- _THE TASK_
Below are the records; pull every line that includes "добавить".

- _EXERCISE INPUTS_
= Beginning of Section =
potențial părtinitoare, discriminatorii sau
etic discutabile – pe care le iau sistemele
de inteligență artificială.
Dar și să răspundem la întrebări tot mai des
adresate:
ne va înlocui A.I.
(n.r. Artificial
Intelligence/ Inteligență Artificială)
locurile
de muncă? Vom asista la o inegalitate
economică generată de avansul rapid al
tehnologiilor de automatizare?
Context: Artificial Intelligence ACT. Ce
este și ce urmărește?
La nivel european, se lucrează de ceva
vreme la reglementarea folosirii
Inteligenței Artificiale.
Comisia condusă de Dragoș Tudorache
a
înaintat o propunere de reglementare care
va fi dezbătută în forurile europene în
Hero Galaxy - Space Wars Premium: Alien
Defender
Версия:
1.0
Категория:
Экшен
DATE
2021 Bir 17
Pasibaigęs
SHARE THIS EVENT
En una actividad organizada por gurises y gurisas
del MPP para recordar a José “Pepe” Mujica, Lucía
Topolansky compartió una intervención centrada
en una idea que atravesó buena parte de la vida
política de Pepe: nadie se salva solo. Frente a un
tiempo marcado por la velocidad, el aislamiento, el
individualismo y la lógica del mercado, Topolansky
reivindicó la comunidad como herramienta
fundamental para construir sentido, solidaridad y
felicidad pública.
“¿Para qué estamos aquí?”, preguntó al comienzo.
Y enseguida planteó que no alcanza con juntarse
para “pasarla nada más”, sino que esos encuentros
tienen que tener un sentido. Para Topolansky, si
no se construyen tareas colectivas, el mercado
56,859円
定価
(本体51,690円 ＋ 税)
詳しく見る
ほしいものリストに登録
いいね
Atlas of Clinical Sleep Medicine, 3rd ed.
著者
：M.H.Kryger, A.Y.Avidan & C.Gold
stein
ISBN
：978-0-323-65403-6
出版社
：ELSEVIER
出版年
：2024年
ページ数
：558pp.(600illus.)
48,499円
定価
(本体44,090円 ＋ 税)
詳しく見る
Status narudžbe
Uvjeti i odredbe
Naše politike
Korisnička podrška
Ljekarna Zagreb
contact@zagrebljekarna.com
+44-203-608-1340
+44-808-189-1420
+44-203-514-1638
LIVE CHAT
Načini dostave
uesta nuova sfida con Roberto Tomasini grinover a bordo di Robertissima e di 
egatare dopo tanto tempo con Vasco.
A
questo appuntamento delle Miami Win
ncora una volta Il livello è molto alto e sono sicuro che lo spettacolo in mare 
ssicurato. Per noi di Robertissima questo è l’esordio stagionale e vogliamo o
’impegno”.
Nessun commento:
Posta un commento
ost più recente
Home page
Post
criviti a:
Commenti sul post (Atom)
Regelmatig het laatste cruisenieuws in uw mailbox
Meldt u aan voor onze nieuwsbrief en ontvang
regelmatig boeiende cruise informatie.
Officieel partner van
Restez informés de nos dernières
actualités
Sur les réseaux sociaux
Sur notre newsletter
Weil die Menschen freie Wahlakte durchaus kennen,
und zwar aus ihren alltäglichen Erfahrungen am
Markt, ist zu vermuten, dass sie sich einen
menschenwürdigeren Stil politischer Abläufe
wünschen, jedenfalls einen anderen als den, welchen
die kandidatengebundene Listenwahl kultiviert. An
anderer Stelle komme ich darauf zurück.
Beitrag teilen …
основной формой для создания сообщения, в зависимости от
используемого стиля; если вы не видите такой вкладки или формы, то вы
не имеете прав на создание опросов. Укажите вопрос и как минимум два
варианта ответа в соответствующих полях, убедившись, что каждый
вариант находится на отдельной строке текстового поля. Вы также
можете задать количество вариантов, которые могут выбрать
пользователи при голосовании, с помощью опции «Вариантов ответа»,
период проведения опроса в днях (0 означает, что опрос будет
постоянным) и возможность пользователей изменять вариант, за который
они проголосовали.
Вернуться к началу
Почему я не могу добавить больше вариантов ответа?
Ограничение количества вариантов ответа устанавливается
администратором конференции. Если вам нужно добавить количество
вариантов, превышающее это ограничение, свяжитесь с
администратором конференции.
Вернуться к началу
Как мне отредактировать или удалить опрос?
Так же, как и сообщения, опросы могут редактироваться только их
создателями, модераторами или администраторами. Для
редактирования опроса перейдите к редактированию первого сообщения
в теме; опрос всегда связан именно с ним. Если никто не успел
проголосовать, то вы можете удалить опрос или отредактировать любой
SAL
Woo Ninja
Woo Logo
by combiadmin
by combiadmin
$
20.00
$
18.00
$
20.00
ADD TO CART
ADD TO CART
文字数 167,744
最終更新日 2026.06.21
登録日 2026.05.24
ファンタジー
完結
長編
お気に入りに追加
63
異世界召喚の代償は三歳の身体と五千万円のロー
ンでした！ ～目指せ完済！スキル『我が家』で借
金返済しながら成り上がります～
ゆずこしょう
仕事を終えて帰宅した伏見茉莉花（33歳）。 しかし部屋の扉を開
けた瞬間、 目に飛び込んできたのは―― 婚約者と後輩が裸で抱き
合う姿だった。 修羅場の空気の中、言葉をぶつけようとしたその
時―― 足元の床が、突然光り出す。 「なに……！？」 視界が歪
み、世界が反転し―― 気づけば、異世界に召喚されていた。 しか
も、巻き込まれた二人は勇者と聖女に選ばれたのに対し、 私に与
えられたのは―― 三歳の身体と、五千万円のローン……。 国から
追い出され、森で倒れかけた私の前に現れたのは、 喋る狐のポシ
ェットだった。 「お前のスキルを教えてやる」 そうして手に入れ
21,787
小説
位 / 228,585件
= End of Section =
- _THE ANSWER_
Почему я не могу добавить больше вариантов ответа?
администратором конференции. Если вам нужно добавить количество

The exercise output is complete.